President Trump at CPAC: For a few shining moments, the conference had the feel of a political movement with a future.

Author’s note: I have prepared this piece in accordance with the factual standards used by CNN and Buzzfeed. Any “fake news” is thus immune from criticism.

Shortly after the opening ceremonies of CPAC 2017 began, alt-right gadfly Richard Spencer tweeted: “Ronald Reagan is dead. We killed him.”
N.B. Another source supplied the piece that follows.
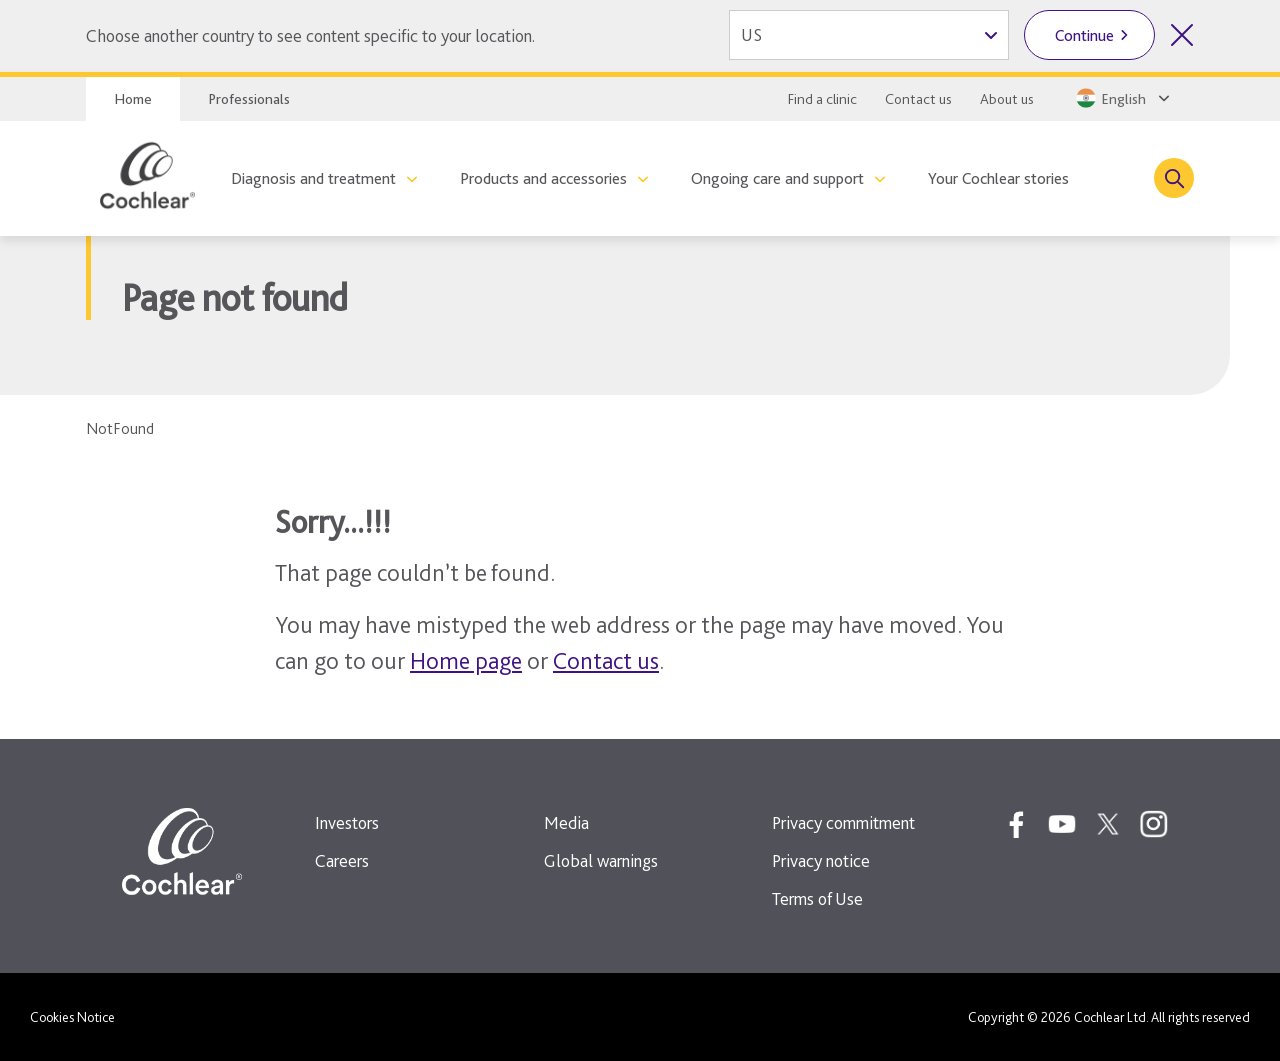  What do you see at coordinates (342, 860) in the screenshot?
I see `Careers` at bounding box center [342, 860].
Like most everything Spencer says, this is an inflammatory and highly debatable remark. What is not debatable is that if the late 40th U.S. president had been on-hand to witness CPAC 2017, it would have made him want to kill himself. Indeed, perhaps the spirit of t­he Gipper felt compelled to register his discontent in exactly such a way, for just prior to CPAC 2017’s official beginning, an unnamed, well-dressed man reportedly jumped from the top of a parking garage, splattering his brains on the pavement. If CPAC 2017 is any guide, that poor soul can take refuge in one thing: he has more life in him than American conservatism.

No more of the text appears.